Assignment:
For each record here, output an exact copy.

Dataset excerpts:
-=-=-

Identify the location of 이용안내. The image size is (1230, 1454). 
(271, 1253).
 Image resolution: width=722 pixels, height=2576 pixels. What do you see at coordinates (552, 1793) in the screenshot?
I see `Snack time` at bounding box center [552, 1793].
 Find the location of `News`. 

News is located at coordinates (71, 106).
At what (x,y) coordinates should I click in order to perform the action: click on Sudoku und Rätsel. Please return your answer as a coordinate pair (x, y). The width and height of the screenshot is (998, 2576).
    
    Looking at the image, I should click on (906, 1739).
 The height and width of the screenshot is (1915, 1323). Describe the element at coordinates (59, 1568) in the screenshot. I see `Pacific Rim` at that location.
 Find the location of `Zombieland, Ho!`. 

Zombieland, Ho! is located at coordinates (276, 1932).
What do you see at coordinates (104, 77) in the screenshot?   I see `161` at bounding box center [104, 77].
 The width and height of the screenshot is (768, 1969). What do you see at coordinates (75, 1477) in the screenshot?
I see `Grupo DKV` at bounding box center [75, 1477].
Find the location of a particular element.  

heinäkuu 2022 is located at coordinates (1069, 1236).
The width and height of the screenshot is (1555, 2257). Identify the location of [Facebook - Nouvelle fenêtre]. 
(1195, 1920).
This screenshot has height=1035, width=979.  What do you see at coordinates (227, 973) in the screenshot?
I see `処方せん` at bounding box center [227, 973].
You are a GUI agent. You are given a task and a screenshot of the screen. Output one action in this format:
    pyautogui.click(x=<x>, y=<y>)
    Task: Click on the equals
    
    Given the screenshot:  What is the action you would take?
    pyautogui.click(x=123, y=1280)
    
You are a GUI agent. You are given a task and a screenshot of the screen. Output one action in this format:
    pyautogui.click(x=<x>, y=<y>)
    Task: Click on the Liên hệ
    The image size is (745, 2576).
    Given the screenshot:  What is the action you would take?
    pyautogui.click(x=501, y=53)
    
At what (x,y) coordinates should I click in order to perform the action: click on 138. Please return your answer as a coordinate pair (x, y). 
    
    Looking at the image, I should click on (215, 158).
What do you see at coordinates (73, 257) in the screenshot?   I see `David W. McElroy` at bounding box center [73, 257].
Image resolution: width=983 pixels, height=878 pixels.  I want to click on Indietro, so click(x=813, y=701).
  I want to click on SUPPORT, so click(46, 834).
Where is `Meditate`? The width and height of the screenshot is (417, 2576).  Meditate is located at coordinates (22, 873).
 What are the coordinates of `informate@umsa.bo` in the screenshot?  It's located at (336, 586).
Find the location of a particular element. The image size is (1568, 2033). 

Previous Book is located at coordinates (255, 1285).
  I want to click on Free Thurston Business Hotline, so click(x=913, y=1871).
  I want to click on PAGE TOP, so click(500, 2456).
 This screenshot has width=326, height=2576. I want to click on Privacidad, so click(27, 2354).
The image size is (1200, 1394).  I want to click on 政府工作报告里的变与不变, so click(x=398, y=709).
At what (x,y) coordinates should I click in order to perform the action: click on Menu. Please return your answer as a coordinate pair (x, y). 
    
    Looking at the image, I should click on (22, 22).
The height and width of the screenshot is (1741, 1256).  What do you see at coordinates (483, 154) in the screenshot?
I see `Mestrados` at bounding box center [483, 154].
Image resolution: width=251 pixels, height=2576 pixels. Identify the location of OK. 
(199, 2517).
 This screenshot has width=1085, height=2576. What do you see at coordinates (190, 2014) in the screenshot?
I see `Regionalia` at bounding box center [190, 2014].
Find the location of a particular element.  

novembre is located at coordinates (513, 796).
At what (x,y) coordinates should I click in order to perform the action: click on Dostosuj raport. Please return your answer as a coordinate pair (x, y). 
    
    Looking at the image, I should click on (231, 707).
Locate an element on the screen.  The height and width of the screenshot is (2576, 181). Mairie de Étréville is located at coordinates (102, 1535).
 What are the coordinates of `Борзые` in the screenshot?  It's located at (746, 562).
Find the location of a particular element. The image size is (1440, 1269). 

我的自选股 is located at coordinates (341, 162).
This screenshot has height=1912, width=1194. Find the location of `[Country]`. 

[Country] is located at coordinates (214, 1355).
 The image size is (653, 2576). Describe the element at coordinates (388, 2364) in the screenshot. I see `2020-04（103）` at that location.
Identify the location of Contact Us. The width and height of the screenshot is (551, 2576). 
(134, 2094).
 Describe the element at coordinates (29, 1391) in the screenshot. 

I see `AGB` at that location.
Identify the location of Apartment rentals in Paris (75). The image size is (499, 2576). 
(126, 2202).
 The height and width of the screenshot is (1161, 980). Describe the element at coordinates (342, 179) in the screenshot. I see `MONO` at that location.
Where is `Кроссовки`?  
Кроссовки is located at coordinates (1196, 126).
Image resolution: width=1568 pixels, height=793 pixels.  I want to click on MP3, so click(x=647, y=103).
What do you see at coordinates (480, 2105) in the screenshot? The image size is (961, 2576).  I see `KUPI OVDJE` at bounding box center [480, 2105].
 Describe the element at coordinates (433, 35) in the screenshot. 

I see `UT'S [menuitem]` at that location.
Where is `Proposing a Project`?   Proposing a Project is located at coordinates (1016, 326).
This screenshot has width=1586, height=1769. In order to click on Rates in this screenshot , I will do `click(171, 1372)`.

-=-=-

Exercise answer:
Identify the location of 이용안내. The image size is (1230, 1454). 
(271, 1253).
 Image resolution: width=722 pixels, height=2576 pixels. What do you see at coordinates (552, 1793) in the screenshot?
I see `Snack time` at bounding box center [552, 1793].
 Find the location of `News`. 

News is located at coordinates (71, 106).
At what (x,y) coordinates should I click in order to perform the action: click on Sudoku und Rätsel. Please return your answer as a coordinate pair (x, y). The width and height of the screenshot is (998, 2576).
    
    Looking at the image, I should click on (906, 1739).
 The height and width of the screenshot is (1915, 1323). Describe the element at coordinates (59, 1568) in the screenshot. I see `Pacific Rim` at that location.
 Find the location of `Zombieland, Ho!`. 

Zombieland, Ho! is located at coordinates (276, 1932).
What do you see at coordinates (104, 77) in the screenshot?   I see `161` at bounding box center [104, 77].
 The width and height of the screenshot is (768, 1969). What do you see at coordinates (75, 1477) in the screenshot?
I see `Grupo DKV` at bounding box center [75, 1477].
Find the location of a particular element.  

heinäkuu 2022 is located at coordinates (1069, 1236).
The width and height of the screenshot is (1555, 2257). Identify the location of [Facebook - Nouvelle fenêtre]. 
(1195, 1920).
This screenshot has height=1035, width=979.  What do you see at coordinates (227, 973) in the screenshot?
I see `処方せん` at bounding box center [227, 973].
You are a GUI agent. You are given a task and a screenshot of the screen. Output one action in this format:
    pyautogui.click(x=<x>, y=<y>)
    Task: Click on the equals
    
    Given the screenshot:  What is the action you would take?
    pyautogui.click(x=123, y=1280)
    
You are a GUI agent. You are given a task and a screenshot of the screen. Output one action in this format:
    pyautogui.click(x=<x>, y=<y>)
    Task: Click on the Liên hệ
    The image size is (745, 2576).
    Given the screenshot:  What is the action you would take?
    pyautogui.click(x=501, y=53)
    
At what (x,y) coordinates should I click in order to perform the action: click on 138. Please return your answer as a coordinate pair (x, y). 
    
    Looking at the image, I should click on (215, 158).
What do you see at coordinates (73, 257) in the screenshot?   I see `David W. McElroy` at bounding box center [73, 257].
Image resolution: width=983 pixels, height=878 pixels.  I want to click on Indietro, so click(x=813, y=701).
  I want to click on SUPPORT, so click(46, 834).
Where is `Meditate`? The width and height of the screenshot is (417, 2576).  Meditate is located at coordinates (22, 873).
 What are the coordinates of `informate@umsa.bo` in the screenshot?  It's located at (336, 586).
Find the location of a particular element. The image size is (1568, 2033). 

Previous Book is located at coordinates (255, 1285).
  I want to click on Free Thurston Business Hotline, so click(x=913, y=1871).
  I want to click on PAGE TOP, so click(500, 2456).
 This screenshot has width=326, height=2576. I want to click on Privacidad, so click(27, 2354).
The image size is (1200, 1394).  I want to click on 政府工作报告里的变与不变, so click(x=398, y=709).
At what (x,y) coordinates should I click in order to perform the action: click on Menu. Please return your answer as a coordinate pair (x, y). 
    
    Looking at the image, I should click on (22, 22).
The height and width of the screenshot is (1741, 1256).  What do you see at coordinates (483, 154) in the screenshot?
I see `Mestrados` at bounding box center [483, 154].
Image resolution: width=251 pixels, height=2576 pixels. Identify the location of OK. 
(199, 2517).
 This screenshot has width=1085, height=2576. What do you see at coordinates (190, 2014) in the screenshot?
I see `Regionalia` at bounding box center [190, 2014].
Find the location of a particular element.  

novembre is located at coordinates (513, 796).
At what (x,y) coordinates should I click in order to perform the action: click on Dostosuj raport. Please return your answer as a coordinate pair (x, y). 
    
    Looking at the image, I should click on (231, 707).
Locate an element on the screen.  The height and width of the screenshot is (2576, 181). Mairie de Étréville is located at coordinates (102, 1535).
 What are the coordinates of `Борзые` in the screenshot?  It's located at (746, 562).
Find the location of a particular element. The image size is (1440, 1269). 

我的自选股 is located at coordinates (341, 162).
This screenshot has height=1912, width=1194. Find the location of `[Country]`. 

[Country] is located at coordinates (214, 1355).
 The image size is (653, 2576). Describe the element at coordinates (388, 2364) in the screenshot. I see `2020-04（103）` at that location.
Identify the location of Contact Us. The width and height of the screenshot is (551, 2576). 
(134, 2094).
 Describe the element at coordinates (29, 1391) in the screenshot. 

I see `AGB` at that location.
Identify the location of Apartment rentals in Paris (75). The image size is (499, 2576). 
(126, 2202).
 The height and width of the screenshot is (1161, 980). Describe the element at coordinates (342, 179) in the screenshot. I see `MONO` at that location.
Where is `Кроссовки`?  
Кроссовки is located at coordinates (1196, 126).
Image resolution: width=1568 pixels, height=793 pixels.  I want to click on MP3, so click(x=647, y=103).
What do you see at coordinates (480, 2105) in the screenshot? The image size is (961, 2576).  I see `KUPI OVDJE` at bounding box center [480, 2105].
 Describe the element at coordinates (433, 35) in the screenshot. 

I see `UT'S [menuitem]` at that location.
Where is `Proposing a Project`?   Proposing a Project is located at coordinates (1016, 326).
This screenshot has width=1586, height=1769. In order to click on Rates in this screenshot , I will do `click(171, 1372)`.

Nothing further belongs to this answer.